Conditions To Use The Technique
Now we summarise below the confidence intervals we have constructed so far. The two-sided confidence intervals with $(1-\alpha) \times 100\%$ confidence level are:
$\boldsymbol{\mu}$ with known $\boldsymbol{\sigma}$ | $\boldsymbol{\mu}$ with unknown $\boldsymbol{\sigma}$ | $\boldsymbol{\sigma^2}$ |
---|---|---|
$\bar{X} \pm Z_{\frac{\alpha}{2}} \cdot \frac{\sigma}{\sqrt{n}}$ | $\bar{X} \pm t_{\frac{\alpha}{2},n-1} \cdot \frac{S}{\sqrt{n}}$ | $\left[ \cfrac{(n-1)S^2}{\chi^2_{\frac{\alpha}{2},n-1}}, \cfrac{(n-1)S^2}{\chi^2_{1-\frac{\alpha}{2},n-1}} \right]$ |
One thing we need to remember is that when we construct those CIs, there are some assumptions. Therefore, there are conditions for us when we use the above formulae. Let’s look at them explicitly.

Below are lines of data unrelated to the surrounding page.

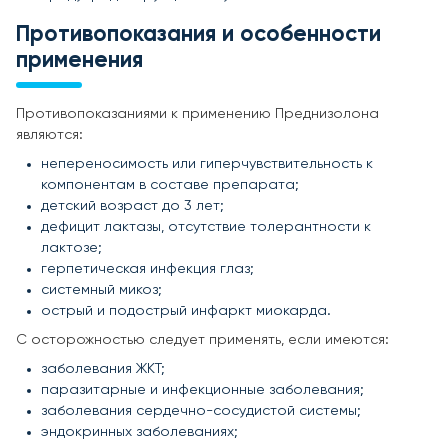
Противопоказания и особенности
применения
Противопоказаниями к применению Преднизолона
являются:
непереносимость или гиперчувствительность к
компонентам в составе препарата;
детский возраст до 3 лет;
дефицит лактазы, отсутствие толерантности к
лактозе;
герпетическая инфекция глаз;
системный микоз;
острый и подострый инфаркт миокарда.
С осторожностью следует применять, если имеются:
заболевания ЖКТ;
паразитарные и инфекционные заболевания;
заболевания сердечно-сосудистой системы;
эндокринных заболеваниях;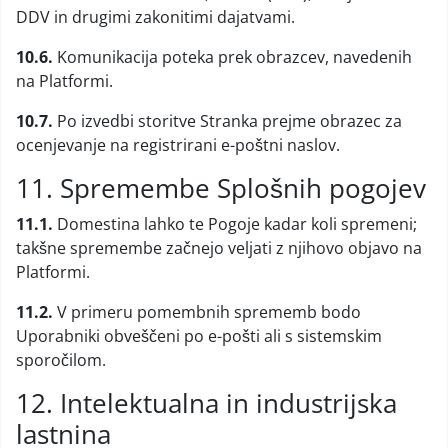
DDV in drugimi zakonitimi dajatvami.
10.6.
Komunikacija poteka prek obrazcev, navedenih
na Platformi.
10.7.
Po izvedbi storitve Stranka prejme obrazec za
ocenjevanje na registrirani e-poštni naslov.
11. Spremembe Splošnih pogojev
11.1.
Domestina lahko te Pogoje kadar koli spremeni;
takšne spremembe začnejo veljati z njihovo objavo na
Platformi.
11.2.
V primeru pomembnih sprememb bodo
Uporabniki obveščeni po e-pošti ali s sistemskim
sporočilom.
12. Intelektualna in industrijska
lastnina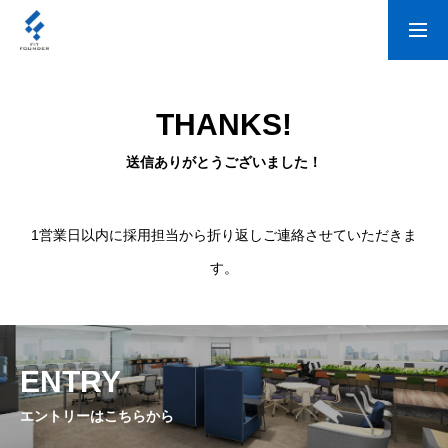
お問い合わせ
募集要項
THANKS!
WHAT WE DO
送信ありがとうございました！
WHO WE ARE
1営業日以内に採用担当から折り返しご連絡させていただきま
す。
THE REAL
FIT NEWS
ENTRY
RECRUIT
エントリーはこちらから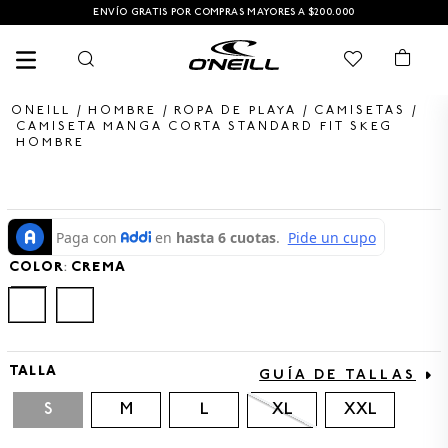
ENVÍO GRATIS POR COMPRAS MAYORES A $200.000
HOMBRE
ROPA DE PLAYA
CAMISETAS
CAMISETA MANGA CORTA STANDARD FIT SKEG
HOMBRE
TÉRMINOS MÁS BUSCADOS
1
.
PANTALONETA
2
.
PANTALONETAS HOMBRE
COLOR
:
CREMA
3
.
SANDALIAS
4
.
GORRA
5
.
BERMUDAS
TALLA
GUÍA DE TALLAS
6
.
SANDALIAS HOMBRE
S
M
L
XL
XXL
7
.
HOMBRE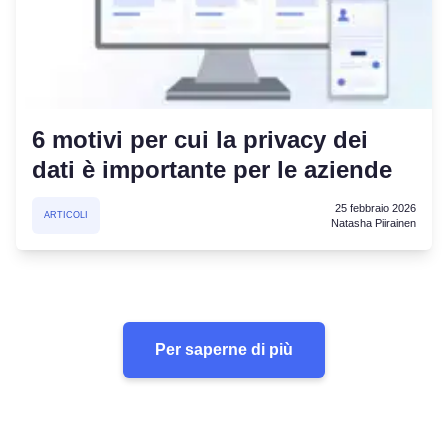
6 motivi per cui la privacy dei
dati è importante per le aziende
25 febbraio 2026
ARTICOLI
Natasha Piirainen
Per saperne di più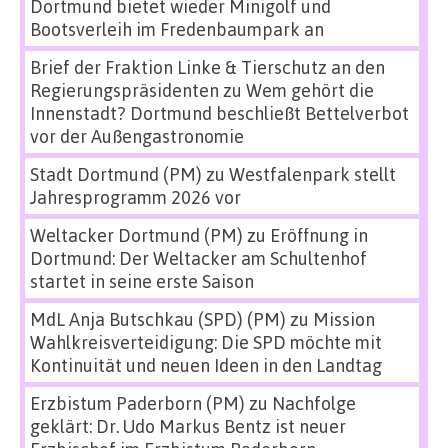
Dortmund bietet wieder Minigolf und
Bootsverleih im Fredenbaumpark an
Brief der Fraktion Linke & Tierschutz an den
Regierungspräsidenten
zu
Wem gehört die
Innenstadt? Dortmund beschließt Bettelverbot
vor der Außengastronomie
Stadt Dortmund (PM)
zu
Westfalenpark stellt
Jahresprogramm 2026 vor
Weltacker Dortmund (PM)
zu
Eröffnung in
Dortmund: Der Weltacker am Schultenhof
startet in seine erste Saison
MdL Anja Butschkau (SPD) (PM)
zu
Mission
Wahlkreisverteidigung: Die SPD möchte mit
Kontinuität und neuen Ideen in den Landtag
Erzbistum Paderborn (PM)
zu
Nachfolge
geklärt: Dr. Udo Markus Bentz ist neuer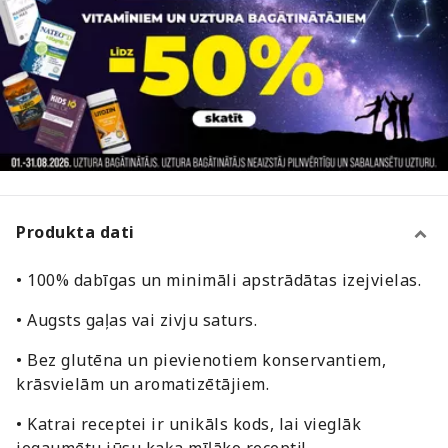
Produkta dati
• 100% dabīgas un minimāli apstrādātas izejvielas.
• Augsts gaļas vai zivju saturs.
• Bez glutēna un pievienotiem konservantiem,
krāsvielām un aromatizētājiem.
• Katrai receptei ir unikāls kods, lai vieglāk
iegaumētu jūsu kaķa mīļāko recepti!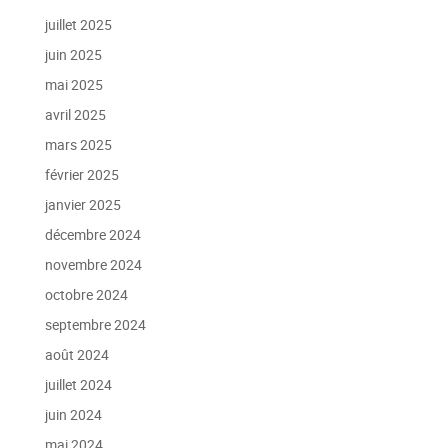
juillet 2025
juin 2025
mai 2025
avril 2025
mars 2025
février 2025
janvier 2025
décembre 2024
novembre 2024
octobre 2024
septembre 2024
août 2024
juillet 2024
juin 2024
mai 2024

First of all, we need the sample $X_1,X_2,\cdots,X_{n-1},X_n$ to be i.i.d.. Therefore, the sample must be randomly and independently selected from the population. If this is not the case, the sample is not a good representation of the population, so the conclusion will not be useful. This condition must be met for all statistical inferences besides confidence intervals.
Now let’s look at those CIs one by one. The reason we use $\bar{X} \pm Z_{\frac{\alpha}{2}} \cdot \frac{\sigma}{\sqrt{n}}$ is predicated on the assumption that
$$\cfrac{\bar{X} - \mu}{\sigma/\sqrt{n}} \sim \mathcal{N}(0,1)$$
When is that true? It is true when $\bar{X}$ follows a normal distribution. When does $\bar{X}$ follow a normal distribution? When the population is normally distributed or the sample size is large enough.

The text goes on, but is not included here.